そんなリヴァイの心境など知らずに、ただただ心配そうに見つめてくる愛おしい彼女の頬を指でくすぐる様にして撫でると、擽ったそうにマホは笑った。

「男の嫉妬は醜いな……。」
「そんな事ない。リヴァイさんの嫉妬は、私嬉しいです。」

思いもしなかったマホの言葉に、リヴァイはポカンとする。あんな理不尽な嫉妬心を見せられて嬉しがるなんて、自分の彼女は一体どうしてしまったのか、と心配すらしてしまった。

「お前……大丈夫か?」
「大丈夫だと思う……けど。
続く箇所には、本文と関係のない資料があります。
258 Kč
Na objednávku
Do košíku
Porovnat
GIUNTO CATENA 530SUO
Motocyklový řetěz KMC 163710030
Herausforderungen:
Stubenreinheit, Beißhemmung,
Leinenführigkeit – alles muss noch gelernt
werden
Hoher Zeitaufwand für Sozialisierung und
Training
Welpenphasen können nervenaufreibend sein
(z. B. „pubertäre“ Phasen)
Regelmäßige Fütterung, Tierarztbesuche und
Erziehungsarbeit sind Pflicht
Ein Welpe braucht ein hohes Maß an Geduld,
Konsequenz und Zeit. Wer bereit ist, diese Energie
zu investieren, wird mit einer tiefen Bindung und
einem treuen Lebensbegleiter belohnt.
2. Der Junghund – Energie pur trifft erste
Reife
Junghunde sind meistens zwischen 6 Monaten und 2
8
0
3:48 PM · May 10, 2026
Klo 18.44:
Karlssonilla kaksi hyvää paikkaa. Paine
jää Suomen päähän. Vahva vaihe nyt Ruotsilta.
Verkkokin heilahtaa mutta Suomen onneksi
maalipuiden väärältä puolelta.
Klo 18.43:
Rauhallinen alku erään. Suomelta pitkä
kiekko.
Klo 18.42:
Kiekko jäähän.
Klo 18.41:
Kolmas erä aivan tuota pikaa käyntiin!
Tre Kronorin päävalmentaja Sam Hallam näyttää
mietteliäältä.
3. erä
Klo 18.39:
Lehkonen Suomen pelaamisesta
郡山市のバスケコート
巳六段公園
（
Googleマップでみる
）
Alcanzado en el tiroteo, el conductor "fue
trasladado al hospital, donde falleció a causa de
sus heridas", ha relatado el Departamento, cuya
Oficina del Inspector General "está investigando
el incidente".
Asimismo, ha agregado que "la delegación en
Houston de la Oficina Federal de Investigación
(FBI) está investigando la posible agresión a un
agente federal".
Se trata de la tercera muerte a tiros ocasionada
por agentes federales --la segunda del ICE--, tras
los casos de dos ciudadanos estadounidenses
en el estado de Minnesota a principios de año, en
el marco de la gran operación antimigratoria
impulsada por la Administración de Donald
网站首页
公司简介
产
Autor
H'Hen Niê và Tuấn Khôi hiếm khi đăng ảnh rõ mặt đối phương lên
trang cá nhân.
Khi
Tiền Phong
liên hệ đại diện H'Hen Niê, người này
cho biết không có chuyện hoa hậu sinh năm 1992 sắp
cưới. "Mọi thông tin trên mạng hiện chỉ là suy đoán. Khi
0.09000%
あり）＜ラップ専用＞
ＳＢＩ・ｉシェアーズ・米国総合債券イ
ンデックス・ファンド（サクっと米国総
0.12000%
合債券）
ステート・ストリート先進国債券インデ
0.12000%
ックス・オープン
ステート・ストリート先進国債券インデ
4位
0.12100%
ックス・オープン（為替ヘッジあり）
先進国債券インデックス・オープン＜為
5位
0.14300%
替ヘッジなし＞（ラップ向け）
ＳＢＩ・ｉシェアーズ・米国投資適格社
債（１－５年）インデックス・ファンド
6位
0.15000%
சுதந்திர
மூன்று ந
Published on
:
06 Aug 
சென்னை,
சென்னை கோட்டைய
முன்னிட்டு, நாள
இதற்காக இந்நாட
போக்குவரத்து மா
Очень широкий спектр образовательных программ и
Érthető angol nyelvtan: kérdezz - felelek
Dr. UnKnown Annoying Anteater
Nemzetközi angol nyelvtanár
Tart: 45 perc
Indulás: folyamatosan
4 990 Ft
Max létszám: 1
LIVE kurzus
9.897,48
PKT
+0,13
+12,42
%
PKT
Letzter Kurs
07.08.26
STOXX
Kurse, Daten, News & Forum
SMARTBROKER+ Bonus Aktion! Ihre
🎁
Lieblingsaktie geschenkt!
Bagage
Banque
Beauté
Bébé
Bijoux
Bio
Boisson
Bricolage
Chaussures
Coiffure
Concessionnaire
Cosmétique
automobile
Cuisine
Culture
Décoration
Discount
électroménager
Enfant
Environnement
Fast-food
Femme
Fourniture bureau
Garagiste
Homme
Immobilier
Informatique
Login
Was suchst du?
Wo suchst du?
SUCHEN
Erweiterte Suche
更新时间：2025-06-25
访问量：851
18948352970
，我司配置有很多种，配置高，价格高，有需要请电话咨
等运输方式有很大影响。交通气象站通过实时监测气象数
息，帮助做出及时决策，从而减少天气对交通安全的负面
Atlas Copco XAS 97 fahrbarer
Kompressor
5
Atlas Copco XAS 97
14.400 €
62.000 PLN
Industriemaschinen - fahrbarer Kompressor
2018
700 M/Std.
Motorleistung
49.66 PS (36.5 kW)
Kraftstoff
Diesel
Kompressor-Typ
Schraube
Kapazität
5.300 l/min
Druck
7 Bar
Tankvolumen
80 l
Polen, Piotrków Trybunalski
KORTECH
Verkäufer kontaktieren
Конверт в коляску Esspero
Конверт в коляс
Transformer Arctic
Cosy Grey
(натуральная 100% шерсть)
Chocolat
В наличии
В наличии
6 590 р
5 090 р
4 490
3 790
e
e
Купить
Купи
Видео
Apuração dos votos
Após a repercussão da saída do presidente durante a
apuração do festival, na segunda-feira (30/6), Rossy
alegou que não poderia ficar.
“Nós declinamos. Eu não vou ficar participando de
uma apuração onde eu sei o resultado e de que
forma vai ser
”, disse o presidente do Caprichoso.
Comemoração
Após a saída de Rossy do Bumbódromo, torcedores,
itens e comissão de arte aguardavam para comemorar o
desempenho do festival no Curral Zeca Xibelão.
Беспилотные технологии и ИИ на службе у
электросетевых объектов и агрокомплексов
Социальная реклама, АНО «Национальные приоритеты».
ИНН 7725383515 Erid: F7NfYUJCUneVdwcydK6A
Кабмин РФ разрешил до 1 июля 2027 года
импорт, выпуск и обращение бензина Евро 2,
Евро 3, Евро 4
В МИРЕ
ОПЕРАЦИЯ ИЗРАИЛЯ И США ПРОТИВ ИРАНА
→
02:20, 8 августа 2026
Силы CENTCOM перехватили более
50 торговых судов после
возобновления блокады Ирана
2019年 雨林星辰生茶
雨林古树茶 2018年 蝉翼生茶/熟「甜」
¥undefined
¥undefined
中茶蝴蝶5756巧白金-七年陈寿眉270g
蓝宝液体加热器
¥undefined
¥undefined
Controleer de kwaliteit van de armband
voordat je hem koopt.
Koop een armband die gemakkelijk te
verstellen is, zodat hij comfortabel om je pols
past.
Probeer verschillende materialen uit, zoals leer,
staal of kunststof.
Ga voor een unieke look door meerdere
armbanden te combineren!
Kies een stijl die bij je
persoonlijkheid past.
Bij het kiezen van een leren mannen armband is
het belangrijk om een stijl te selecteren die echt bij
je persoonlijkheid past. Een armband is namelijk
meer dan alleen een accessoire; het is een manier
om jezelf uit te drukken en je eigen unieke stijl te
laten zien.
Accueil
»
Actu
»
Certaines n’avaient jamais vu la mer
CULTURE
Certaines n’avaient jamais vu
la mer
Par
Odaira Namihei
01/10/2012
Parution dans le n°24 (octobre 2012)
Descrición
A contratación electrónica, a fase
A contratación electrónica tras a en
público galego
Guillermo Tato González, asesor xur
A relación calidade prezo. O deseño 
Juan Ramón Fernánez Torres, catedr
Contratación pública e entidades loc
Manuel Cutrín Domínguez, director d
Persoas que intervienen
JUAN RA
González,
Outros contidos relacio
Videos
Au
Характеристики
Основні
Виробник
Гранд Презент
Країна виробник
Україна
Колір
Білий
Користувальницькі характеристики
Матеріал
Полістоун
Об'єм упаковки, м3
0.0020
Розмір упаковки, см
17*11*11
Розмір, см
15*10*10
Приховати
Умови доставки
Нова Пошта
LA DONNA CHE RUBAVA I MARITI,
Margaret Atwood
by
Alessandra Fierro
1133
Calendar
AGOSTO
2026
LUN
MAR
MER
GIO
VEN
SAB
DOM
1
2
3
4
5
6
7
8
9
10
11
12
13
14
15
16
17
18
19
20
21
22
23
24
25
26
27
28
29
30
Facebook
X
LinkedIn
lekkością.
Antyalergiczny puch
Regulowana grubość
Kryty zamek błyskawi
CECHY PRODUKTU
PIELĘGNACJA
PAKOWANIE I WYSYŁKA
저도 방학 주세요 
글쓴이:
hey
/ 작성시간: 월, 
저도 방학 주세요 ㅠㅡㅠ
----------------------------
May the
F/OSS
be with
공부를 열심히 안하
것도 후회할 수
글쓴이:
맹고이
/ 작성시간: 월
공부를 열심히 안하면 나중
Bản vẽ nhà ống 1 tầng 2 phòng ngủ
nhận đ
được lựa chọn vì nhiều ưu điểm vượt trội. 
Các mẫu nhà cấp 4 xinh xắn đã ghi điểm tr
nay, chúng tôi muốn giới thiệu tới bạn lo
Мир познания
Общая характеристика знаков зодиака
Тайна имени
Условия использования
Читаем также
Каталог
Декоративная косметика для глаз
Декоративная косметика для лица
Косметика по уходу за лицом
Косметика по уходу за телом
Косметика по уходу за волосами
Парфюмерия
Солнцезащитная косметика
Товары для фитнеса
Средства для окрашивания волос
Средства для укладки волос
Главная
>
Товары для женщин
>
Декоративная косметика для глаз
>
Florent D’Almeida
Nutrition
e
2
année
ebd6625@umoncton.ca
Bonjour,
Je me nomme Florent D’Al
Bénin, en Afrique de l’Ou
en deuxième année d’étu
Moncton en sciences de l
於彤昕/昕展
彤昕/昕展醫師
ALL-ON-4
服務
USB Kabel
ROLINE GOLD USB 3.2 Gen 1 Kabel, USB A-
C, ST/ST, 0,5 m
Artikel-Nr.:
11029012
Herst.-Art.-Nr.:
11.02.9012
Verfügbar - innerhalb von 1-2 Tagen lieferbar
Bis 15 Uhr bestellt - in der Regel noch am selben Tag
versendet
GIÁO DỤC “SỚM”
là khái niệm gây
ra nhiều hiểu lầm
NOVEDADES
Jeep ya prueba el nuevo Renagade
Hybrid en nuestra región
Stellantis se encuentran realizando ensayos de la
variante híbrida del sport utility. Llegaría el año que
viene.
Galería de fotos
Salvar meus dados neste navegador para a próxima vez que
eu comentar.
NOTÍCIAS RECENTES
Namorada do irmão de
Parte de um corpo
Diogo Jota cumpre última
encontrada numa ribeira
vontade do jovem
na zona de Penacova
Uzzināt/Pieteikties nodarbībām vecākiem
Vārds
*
リヴァイさんの嫉妬って、それはつまり、私の事を愛してくれてるって事だから……その、お客さんと喋るな、とかは無理だけど、リヴァイさんが嫉妬してるの見ると、大切にされてるなって思っちゃう……。嫌な女かな、私…。」

マホは頬を染めながら、とても恥ずかしそうに、申し訳なさそうに、ポツポツとそう説明した。

何だよ、この可愛い物体は……。

これが無意識なのだから本当に罪な女だ、と思いながらもリヴァイは、自分と付き合えるのは彼女以外いないだろう、と確信した。
 もう一度、彼女にキスをするとそのまま舌を滑りこませた。深く深く口付けを交わしながら、リヴァイは体勢をゴロン、と変えると今度はマホを下に、自分はうつ伏せの形で彼女の上に覆い被さった。

「んっ?リヴァイさんっ……。」

自分の背中に回っていたリヴァイの手が太腿を撫ぜだした事に気付き、慌てて唇を離してリヴァイの手を制止させようとマホは試みた。

「あの、今凄く変な事しようとしてる?」
「変な事って何だ。抱きたいと思ってるだけだ。」
「だ、駄目!!何でここでっ……。」
「お前が煽ったからだろ。」

制止も聞かず事を進めようとするリヴァイにマホは本格的にマズイと思ったのか、ありったけの力をこめて、リヴァイの下から抜け出した。
 机の上にうつ伏せに倒れたままのリヴァイは不機嫌そうにその隣で立っているマホを睨んでいる。

「てめぇ……。いい度胸してんじゃねぇか。」
「もう!まだ掃除が終わってないし、大体店の中でそういうのは駄目!!だから……。」

そこまで言ってマホはモジモジと照れ臭そうに俯いて、小さな声で言った。

「後で……。ベッドで一杯愛して下さい。」

リヴァイはスクッと立ち上がると、もう拭き終っているテーブルから順に椅子を裏返して乗せだした。

「リヴァイさん?」
「手伝う。早く終わらせるぞ。」

テキパキと掃除をしだすリヴァイを見ながら、マホは

 何て可愛い人なのだろう……

と、密かに思った事は口にしなかった。

「おい、マホも早くテーブル拭いて行け。」
「はいっ!!」

沢山嫉妬していいから、沢山束縛していいから、沢山愛していて下さい……。